Les années passent et les projets s’enchaînent, jusqu’à un soir fatidique de l’été 1975 : Emi Wada assiste alors à la projection du nouveau film du célèbre cinéaste Akira Kurosawa, Dersu Uzala. À l’issue de la séance, elle est invitée par son ami producteur Yoichi Matsue à une soirée organisée par l’équipe du film. Parmi les convives, elle reconnaît le réalisateur et entame la conversation en lui faisant part de son admiration pour son film Le Château de l’araignée, sorti vingt ans plus tôt. Grande amatrice de Shakespeare, elle ne tarit pas d’éloges à l’endroit de cette adaptation de Macbeth transposée au Japon féodal. Akira Kurosawa lui confie alors qu’il a pour projet d’adapter une autre pièce du Barde : Le Roi Lear. Emi Wada lui répond d’un ton badin qu’elle adorerait s’occuper des costumes.

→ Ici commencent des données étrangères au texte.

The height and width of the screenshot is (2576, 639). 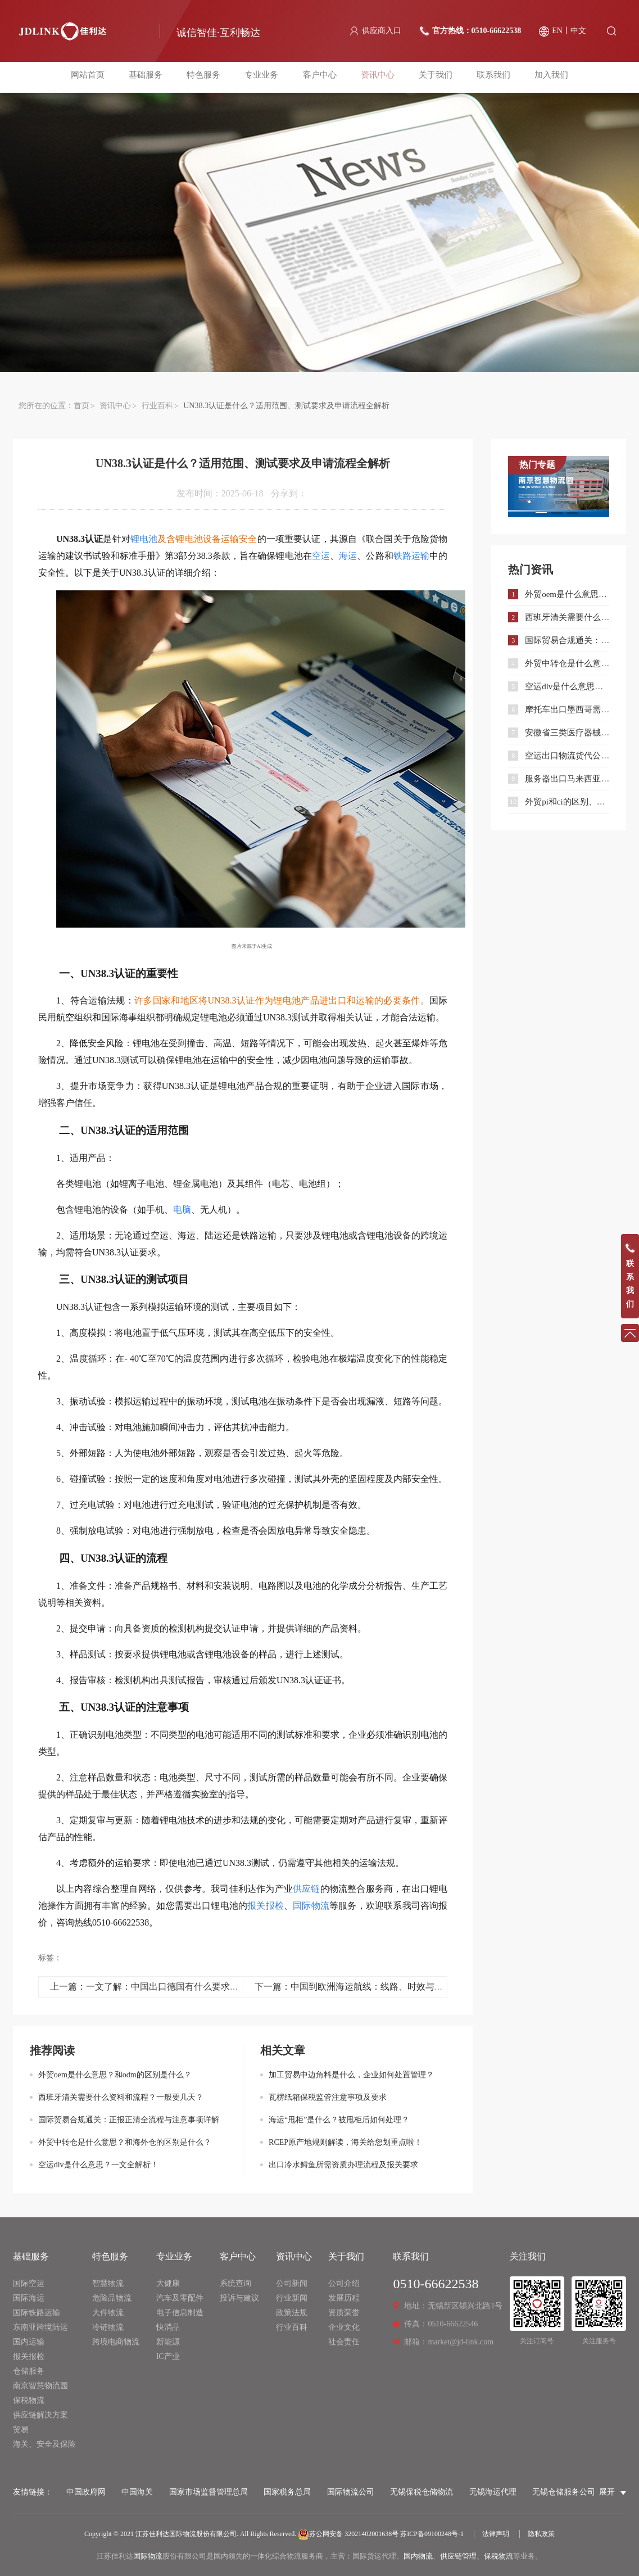 What do you see at coordinates (179, 2312) in the screenshot?
I see `电子信息制造` at bounding box center [179, 2312].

Des années plus tard, le maître du cinéma japonais se souviendra de cette petite costumière opiniâtre et lui demandera d’habiller les comédien·ne·s de son prochain film : Ran.

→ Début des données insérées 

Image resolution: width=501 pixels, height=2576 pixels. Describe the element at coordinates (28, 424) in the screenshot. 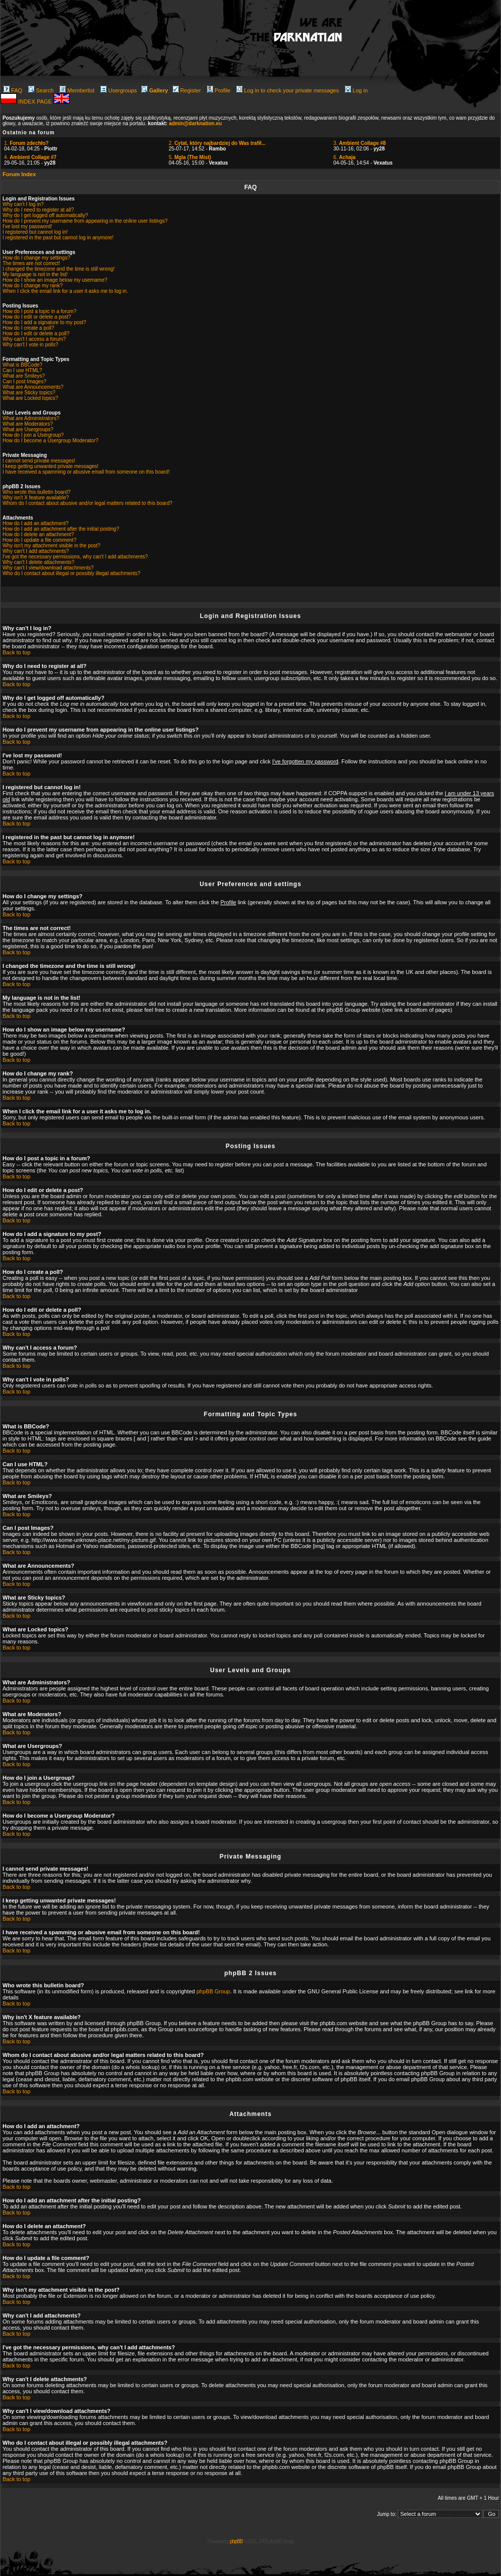

I see `What are Moderators?` at that location.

Affiche de Ran (1985) d’Akira Kurosawa

C’est un sujet maintes fois documenté par des journalistes et des historien·ne·s du cinéma autrement plus érudit·e·s que l’humble rédactrice de cet article : il est de notoriété publique que la production de Ran fut tout sauf un long fleuve tranquille. C’est en 1983 que débute le tournage, qui sera notamment marqué par le décès de l’épouse d’Akira Kurosawa. Ran est un drame en costumes adapté de William Shakespeare, qui montre l’absurdité de la guerre et la folie des Hommes ivres de pouvoir. Grâce à un budget pharaonique, le cinéaste ordonne l’édification d’un château qui sera réduit en flammes pour les besoins du film, commande à quelque deux cents chevaux, filme de magnifiques images du mont Fuji et des châteaux de Kumamoto et de Himeji, et ordonne la conception de plus d’un millier de costumes. Ran devient rapidement le film le plus coûteux de l’histoire du cinéma japonais, à tel point que la production arrive à court d’argent à mi-parcours : Emi Wada et le cinéaste s’endettent ainsi personnellement pour payer les matériaux et continuer le travail en attendant de trouver de nouveaux financements.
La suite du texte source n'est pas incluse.